What could the return to work look like for the Insurance industry? An expert view from Fiona Temple, HR & Academy Director at Lloyd’s Market Association.

Here at Avencia we have designed our ‘Avencia Consults’ blog post series to bring you first-hand insight, knowledge and expert advice from leaders within the Insurance industry.


We were recently joined by Fiona Temple, from the Lloyd’s Market Association (LMA), who provided her insight into how the Insurance market is reacting to the pandemic. Here is the second part of Fiona’s interview where she delves into what the return and the future of work could look like for the Insurance industry.


As organisations are beginning to put plans in place for a phased return to work, what do you think are the key HR considerations?

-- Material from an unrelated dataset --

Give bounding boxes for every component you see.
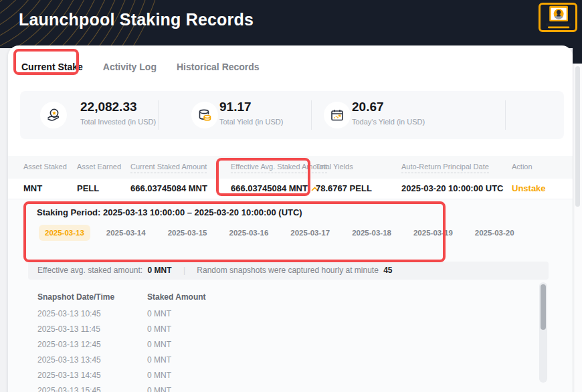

There are many considerations that employers, HR and employees need to take to be able to safely return to work and I anticipate views will change as time goes by as people are being guided by the government and local authority guidelines. Lloyd’s has taken the decision to not open the Underwriting Room until September in order to undertake and implement the necessary changes for a safe return. 

One of the many considerations that needs to be made is the commute; the Mayor of London is following Government advice and has asked people to stay at home and only travel on public transport if essential. A safe commute to work needs to be considered before employees return to the office. Additionally, considerations and solutions need to be made for things such as those private and confidential negotiations or conversations which can’t take place in an open plan office, how employees will enter and exit a building due to social distancing requirements in lifts or how employees can social distance during a building evacuation, although this is probably the least of their worries! These are a few things people will be nervous and worried about upon their return.

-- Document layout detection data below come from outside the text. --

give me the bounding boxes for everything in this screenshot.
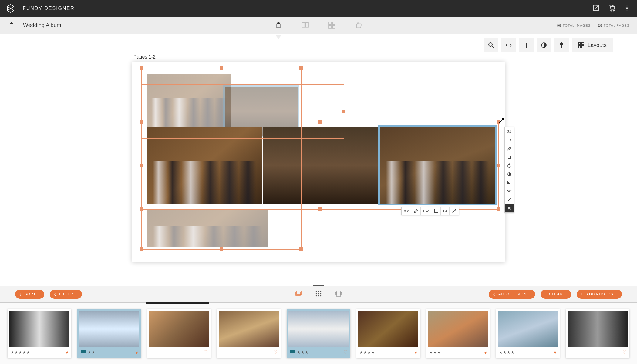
- spread-canvas[interactable]: 3:2 BW Fit 3:2 Fit BW: [132, 62, 505, 262]
- thumbnail-card[interactable]: ♡: [217, 309, 281, 358]
- lib-view-stack-icon[interactable]: [295, 290, 302, 299]
- favorite-icon[interactable]: ♥: [135, 350, 138, 355]
- expand-icon[interactable]: [498, 118, 504, 125]
- image-toolbar-vertical: 3:2 Fit BW: [504, 127, 514, 213]
- side-bw[interactable]: BW: [505, 187, 514, 195]
- resize-handle[interactable]: [140, 66, 143, 70]
- resize-handle[interactable]: [220, 66, 223, 70]
- thumbnail-image[interactable]: [428, 311, 488, 347]
- thumbnail-image[interactable]: [9, 311, 69, 347]
- add-photos-button[interactable]: + ADD PHOTOS: [577, 290, 622, 299]
- side-ratio[interactable]: 3:2: [505, 127, 514, 136]
- favorite-icon[interactable]: ♥: [414, 350, 417, 355]
- fit-button[interactable]: Fit: [441, 207, 450, 215]
- resize-tool[interactable]: [501, 38, 516, 52]
- svg-point-23: [318, 291, 319, 292]
- canvas-photo[interactable]: [263, 127, 378, 204]
- canvas-photo[interactable]: [147, 127, 262, 204]
- tab-pages-view[interactable]: [328, 21, 336, 30]
- favorite-icon[interactable]: ♥: [66, 350, 68, 355]
- svg-rect-8: [329, 25, 331, 28]
- resize-handle[interactable]: [140, 164, 143, 167]
- pin-tool[interactable]: [554, 38, 569, 52]
- svg-rect-9: [332, 25, 335, 28]
- export-icon[interactable]: [592, 4, 600, 13]
- svg-point-26: [318, 293, 319, 294]
- resize-handle[interactable]: [318, 120, 322, 124]
- cart-icon[interactable]: [608, 4, 615, 13]
- star-rating[interactable]: ★★: [88, 350, 96, 355]
- tab-approve[interactable]: [354, 21, 363, 30]
- thumbnail-image[interactable]: [568, 311, 628, 347]
- resize-handle[interactable]: [299, 247, 303, 251]
- resize-handle[interactable]: [299, 66, 303, 70]
- thumbnail-meta: ♡: [149, 348, 209, 356]
- resize-handle[interactable]: [497, 207, 500, 211]
- thumbnail-card[interactable]: ★★★♡: [287, 309, 350, 358]
- star-rating[interactable]: ★★★★: [499, 350, 515, 355]
- favorite-icon[interactable]: ♥: [484, 350, 487, 355]
- thumbnail-image[interactable]: [358, 311, 418, 347]
- lib-view-grid-icon[interactable]: [315, 290, 322, 299]
- favorite-icon[interactable]: ♡: [274, 349, 278, 355]
- filter-button[interactable]: FILTER: [50, 290, 82, 299]
- star-rating[interactable]: ★★★: [297, 350, 309, 355]
- thumbnail-card[interactable]: ♡: [147, 309, 211, 358]
- thumbnail-card[interactable]: ♡: [566, 309, 629, 358]
- overlay-tool[interactable]: [537, 38, 551, 52]
- canvas-photo[interactable]: [147, 210, 268, 247]
- sort-button[interactable]: SORT: [15, 290, 44, 299]
- side-rotate-icon[interactable]: [505, 161, 514, 170]
- resize-handle[interactable]: [220, 247, 223, 251]
- favorite-icon[interactable]: ♥: [554, 350, 557, 355]
- side-layer-icon[interactable]: [505, 178, 514, 187]
- star-rating[interactable]: ★★★★★: [11, 350, 30, 355]
- favorite-icon[interactable]: ♡: [622, 349, 626, 355]
- settings-icon[interactable]: [623, 4, 631, 13]
- canvas-photo[interactable]: [380, 127, 495, 204]
- side-edit-icon[interactable]: [505, 144, 514, 153]
- thumbnail-card[interactable]: ★★★♥: [426, 309, 490, 358]
- clear-button[interactable]: CLEAR: [541, 290, 571, 299]
- layouts-button[interactable]: Layouts: [572, 38, 613, 52]
- side-fit[interactable]: Fit: [505, 136, 514, 144]
- tab-design[interactable]: [274, 21, 283, 30]
- canvas-photo[interactable]: [147, 74, 231, 128]
- auto-design-button[interactable]: AUTO DESIGN: [489, 290, 535, 299]
- thumbnail-card[interactable]: ★★★★♥: [496, 309, 560, 358]
- thumbnail-card[interactable]: ★★★★♥: [356, 309, 420, 358]
- crop-icon[interactable]: [431, 207, 441, 215]
- thumbnail-image[interactable]: [219, 311, 279, 347]
- favorite-icon[interactable]: ♡: [204, 349, 208, 355]
- resize-handle[interactable]: [318, 207, 322, 211]
- resize-handle[interactable]: [140, 207, 143, 211]
- favorite-icon[interactable]: ♡: [343, 349, 347, 355]
- resize-handle[interactable]: [342, 110, 345, 113]
- thumbnail-card[interactable]: ★★★★★♥: [8, 309, 71, 358]
- resize-handle[interactable]: [140, 120, 143, 124]
- resize-handle[interactable]: [140, 247, 143, 251]
- zoom-tool[interactable]: [484, 38, 498, 52]
- star-rating[interactable]: ★★★★: [359, 350, 375, 355]
- tab-spread-view[interactable]: [301, 21, 309, 30]
- thumbnail-image[interactable]: [498, 311, 558, 347]
- text-tool[interactable]: [519, 38, 534, 52]
- side-contrast-icon[interactable]: [505, 170, 514, 178]
- lib-view-single-icon[interactable]: [335, 290, 342, 299]
- resize-handle[interactable]: [497, 164, 500, 167]
- ratio-button[interactable]: 3:2: [402, 207, 411, 215]
- thumbnail-meta: ★★♥: [79, 348, 139, 356]
- side-wand-icon[interactable]: [505, 195, 514, 204]
- wand-icon[interactable]: [450, 207, 459, 215]
- thumbnail-card[interactable]: ★★♥: [77, 309, 141, 358]
- side-crop-icon[interactable]: [505, 153, 514, 161]
- thumbnails-row[interactable]: ★★★★★♥★★♥♡♡★★★♡★★★★♥★★★♥★★★★♥♡: [0, 302, 637, 364]
- star-rating[interactable]: ★★★: [429, 350, 441, 355]
- thumbnail-image[interactable]: [149, 311, 209, 347]
- edit-icon[interactable]: [411, 207, 421, 215]
- thumbnail-image[interactable]: [288, 311, 349, 347]
- thumbnail-image[interactable]: [79, 311, 139, 347]
- bw-button[interactable]: BW: [421, 207, 431, 215]
- svg-rect-5: [305, 22, 308, 27]
- side-close-icon[interactable]: [505, 204, 514, 212]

There will be many different issues and challenges facing the HR function upon the return to work and they will play an integral part in a business’s ability to undertake cultural change and organisation redesign. Employers are liable for employee safety and need to be able to maintain social distancing, so the necessary risk assessments and consultation with staff cannot be rushed.  HR need to provide updated policies such as flexible working, grievance and disciplinary policies and these need to be reviewed and implemented in advance of employees returning.

The recent enforced remote working will also have an impact on the return to work as people have proven that it’s the output that matters, not presenteeism and the usual 9-to-5. Many jobs can be done working from home, which will raise the question of ‘will the organisation need all that office space with an abundance of meeting rooms?‘ Hot desking will also certainly be prohibited for the foreseeable.

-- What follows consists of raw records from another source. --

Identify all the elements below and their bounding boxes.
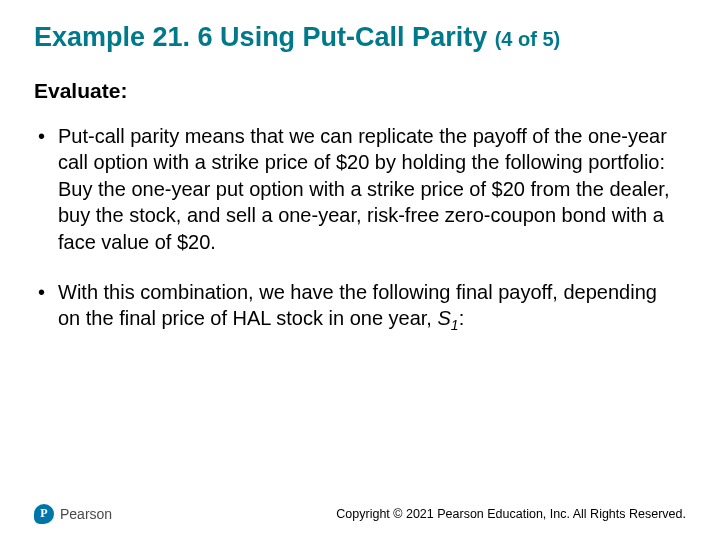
copyright-text: Copyright © 2021 Pearson Education, Inc.… [336,507,686,521]
list-item: With this combination, we have the follo… [58,279,686,335]
slide: Example 21. 6 Using Put-Call Parity (4 o… [0,0,720,540]
variable-subscript: 1 [451,317,459,333]
variable-symbol: S [437,307,450,329]
evaluate-heading: Evaluate: [34,79,686,103]
bullet-text: Put-call parity means that we can replic… [58,125,669,253]
title-suffix: (4 of 5) [495,28,561,50]
publisher-logo: Pearson [34,504,112,524]
bullet-list: Put-call parity means that we can replic… [34,123,686,335]
pearson-icon [34,504,54,524]
bullet-text: With this combination, we have the follo… [58,281,657,329]
list-item: Put-call parity means that we can replic… [58,123,686,255]
bullet-tail: : [459,307,465,329]
publisher-name: Pearson [60,506,112,522]
title-main: Example 21. 6 Using Put-Call Parity [34,22,487,52]
footer: Pearson Copyright © 2021 Pearson Educati… [34,504,686,524]
slide-title: Example 21. 6 Using Put-Call Parity (4 o… [34,22,686,53]
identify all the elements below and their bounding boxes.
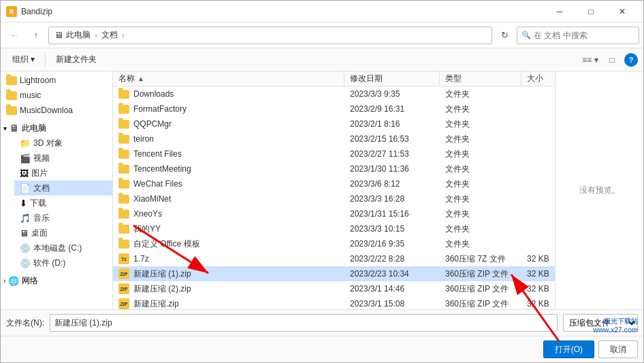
folder-icon xyxy=(6,91,17,100)
file-cell-name: teiron xyxy=(113,131,344,146)
sidebar-item-music[interactable]: music xyxy=(1,88,112,103)
sidebar-item-video[interactable]: 🎬 视频 xyxy=(14,151,112,165)
sidebar-item-label: 3D 对象 xyxy=(33,138,63,149)
sidebar-item-label: music xyxy=(20,91,41,100)
video-icon: 🎬 xyxy=(20,153,31,163)
file-cell-type: 360压缩 ZIP 文件 xyxy=(440,266,521,281)
minimize-button[interactable]: ─ xyxy=(544,1,575,22)
col-header-type[interactable]: 类型 xyxy=(440,72,521,86)
file-name-text: WeChat Files xyxy=(133,179,182,189)
col-header-name[interactable]: 名称 ▲ xyxy=(113,72,344,86)
search-input[interactable] xyxy=(534,31,636,40)
sidebar-section-thispc[interactable]: ▾ 🖥 此电脑 xyxy=(1,121,112,136)
col-date-label: 修改日期 xyxy=(350,73,383,84)
folder-icon xyxy=(118,180,129,189)
refresh-button[interactable]: ↻ xyxy=(495,27,514,44)
file-cell-size xyxy=(521,236,555,251)
file-name-text: 新建压缩.zip xyxy=(133,298,179,310)
toolbar-right: ≡≡ ▾ □ ? xyxy=(581,51,638,69)
filename-input[interactable] xyxy=(50,314,558,332)
file-cell-name: ZIP 新建压缩.zip xyxy=(113,296,344,309)
disk-c-icon: 💿 xyxy=(20,243,31,253)
sidebar-item-lightroom[interactable]: Lightroom xyxy=(1,73,112,88)
file-name-text: 新建压缩 (1).zip xyxy=(133,268,191,280)
table-row[interactable]: 我的YY 2023/3/3 10:15 文件夹 xyxy=(113,221,555,236)
table-row[interactable]: 7z 1.7z 2023/2/22 8:28 360压缩 7Z 文件 32 KB xyxy=(113,251,555,266)
sort-up-icon: ▲ xyxy=(138,75,144,82)
back-button[interactable]: ← xyxy=(5,27,24,44)
col-header-date[interactable]: 修改日期 xyxy=(344,72,440,86)
title-bar: B Bandizip ─ □ ✕ xyxy=(1,1,643,22)
file-cell-size xyxy=(521,101,555,116)
sidebar-item-docs[interactable]: 📄 文档 xyxy=(14,180,112,195)
sidebar-item-label: 文档 xyxy=(33,183,50,194)
file-cell-date: 2023/2/16 9:35 xyxy=(344,236,440,251)
zip-icon: ZIP xyxy=(118,298,129,309)
table-row[interactable]: FormatFactory 2023/2/9 16:31 文件夹 xyxy=(113,101,555,116)
file-name-text: teiron xyxy=(133,134,154,144)
sidebar-item-3d[interactable]: 📁 3D 对象 xyxy=(14,136,112,151)
preview-text: 没有预览。 xyxy=(579,185,620,196)
table-row[interactable]: Downloads 2023/3/3 9:35 文件夹 xyxy=(113,86,555,101)
close-button[interactable]: ✕ xyxy=(607,1,638,22)
title-bar-buttons: ─ □ ✕ xyxy=(544,1,638,22)
sidebar-item-label: 视频 xyxy=(33,153,50,164)
file-cell-date: 2023/3/1 15:08 xyxy=(344,296,440,309)
open-button[interactable]: 打开(O) xyxy=(543,341,594,358)
file-name-text: 自定义 Office 模板 xyxy=(133,238,200,250)
table-row[interactable]: WeChat Files 2023/3/6 8:12 文件夹 xyxy=(113,176,555,191)
sidebar-item-desktop[interactable]: 🖥 桌面 xyxy=(14,225,112,240)
file-cell-size: 32 KB xyxy=(521,281,555,296)
file-cell-date: 2023/2/1 8:16 xyxy=(344,116,440,131)
sidebar-item-label: 软件 (D:) xyxy=(33,257,65,269)
sidebar-item-music2[interactable]: 🎵 音乐 xyxy=(14,210,112,225)
up-button[interactable]: ↑ xyxy=(27,27,46,44)
file-cell-type: 文件夹 xyxy=(440,161,521,176)
table-row[interactable]: teiron 2023/2/15 16:53 文件夹 xyxy=(113,131,555,146)
filetype-select[interactable]: 压缩包文件 xyxy=(563,314,638,332)
help-button[interactable]: ? xyxy=(624,53,638,67)
table-row[interactable]: XiaoMiNet 2023/3/3 16:28 文件夹 xyxy=(113,191,555,206)
sidebar-item-local-c[interactable]: 💿 本地磁盘 (C:) xyxy=(14,240,112,255)
file-cell-size xyxy=(521,116,555,131)
table-row[interactable]: Tencent Files 2023/2/27 11:53 文件夹 xyxy=(113,146,555,161)
preview-button[interactable]: □ xyxy=(602,51,622,69)
file-cell-name: TencentMeeting xyxy=(113,161,344,176)
sidebar-item-download[interactable]: ⬇ 下载 xyxy=(14,195,112,210)
sidebar-item-picture[interactable]: 🖼 图片 xyxy=(14,165,112,180)
file-cell-name: WeChat Files xyxy=(113,176,344,191)
sidebar-pc-children: 📁 3D 对象 🎬 视频 🖼 图片 📄 文档 ⬇ 下载 xyxy=(1,136,112,270)
search-box[interactable]: 🔍 xyxy=(517,27,639,44)
folder-icon xyxy=(118,225,129,234)
desktop-icon: 🖥 xyxy=(20,228,29,238)
zip-icon: ZIP xyxy=(118,283,129,294)
table-row[interactable]: 自定义 Office 模板 2023/2/16 9:35 文件夹 xyxy=(113,236,555,251)
table-row[interactable]: ZIP 新建压缩 (2).zip 2023/3/1 14:46 360压缩 ZI… xyxy=(113,281,555,296)
address-sep1: › xyxy=(95,31,97,40)
table-row[interactable]: XneoYs 2023/1/31 15:16 文件夹 xyxy=(113,206,555,221)
network-icon: 🌐 xyxy=(8,276,19,286)
folder-icon xyxy=(118,105,129,114)
sidebar-item-soft-d[interactable]: 💿 软件 (D:) xyxy=(14,255,112,270)
file-cell-size: 32 KB xyxy=(521,266,555,281)
file-cell-size xyxy=(521,221,555,236)
new-folder-button[interactable]: 新建文件夹 xyxy=(50,51,103,69)
sidebar-item-musicdownload[interactable]: MusicDownloa xyxy=(1,103,112,118)
download-icon: ⬇ xyxy=(20,198,27,208)
file-cell-date: 2023/2/23 10:34 xyxy=(344,266,440,281)
table-row[interactable]: ZIP 新建压缩.zip 2023/3/1 15:08 360压缩 ZIP 文件… xyxy=(113,296,555,309)
organize-button[interactable]: 组织 ▾ xyxy=(6,51,41,69)
sidebar-section-network[interactable]: › 🌐 网络 xyxy=(1,273,112,288)
file-cell-type: 360压缩 7Z 文件 xyxy=(440,251,521,266)
file-cell-name: Downloads xyxy=(113,86,344,101)
file-cell-name: FormatFactory xyxy=(113,101,344,116)
address-box[interactable]: 🖥 此电脑 › 文档 › xyxy=(48,27,492,44)
cancel-button[interactable]: 取消 xyxy=(598,341,638,358)
views-button[interactable]: ≡≡ ▾ xyxy=(581,51,600,69)
file-cell-name: ZIP 新建压缩 (1).zip xyxy=(113,266,344,281)
col-header-size[interactable]: 大小 xyxy=(521,72,555,86)
maximize-button[interactable]: □ xyxy=(575,1,607,22)
table-row[interactable]: ZIP 新建压缩 (1).zip 2023/2/23 10:34 360压缩 Z… xyxy=(113,266,555,281)
table-row[interactable]: QQPCMgr 2023/2/1 8:16 文件夹 xyxy=(113,116,555,131)
table-row[interactable]: TencentMeeting 2023/1/30 11:36 文件夹 xyxy=(113,161,555,176)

One of our clients is deciding not to return to the office, do you think many will follow this route or are you expecting the majority to adopt a phased return to the office?

I think people will be more traditional to start with and most will adopt a phased return to work. From an economic perspective we need to have some form of normality, however this will look very different with social distancing in place.

I believe most companies will need to look at flexible working practices, nobody wants to be the first to say, ‘look we went back first’ and then have issues after. If there is another spike in the pandemic and everyone goes back into lockdown, I anticipate some people will never return to the office.


Is it a company-wide decision, function by function or employee led? Why is this? Are you predicting any socio-demographic differences?

It must be a company-wide decision. Most employee’s employment contracts are between themselves and their employers at a specified address. However, with that said employers will be making sure their main asset, which is their people, feel safe to return.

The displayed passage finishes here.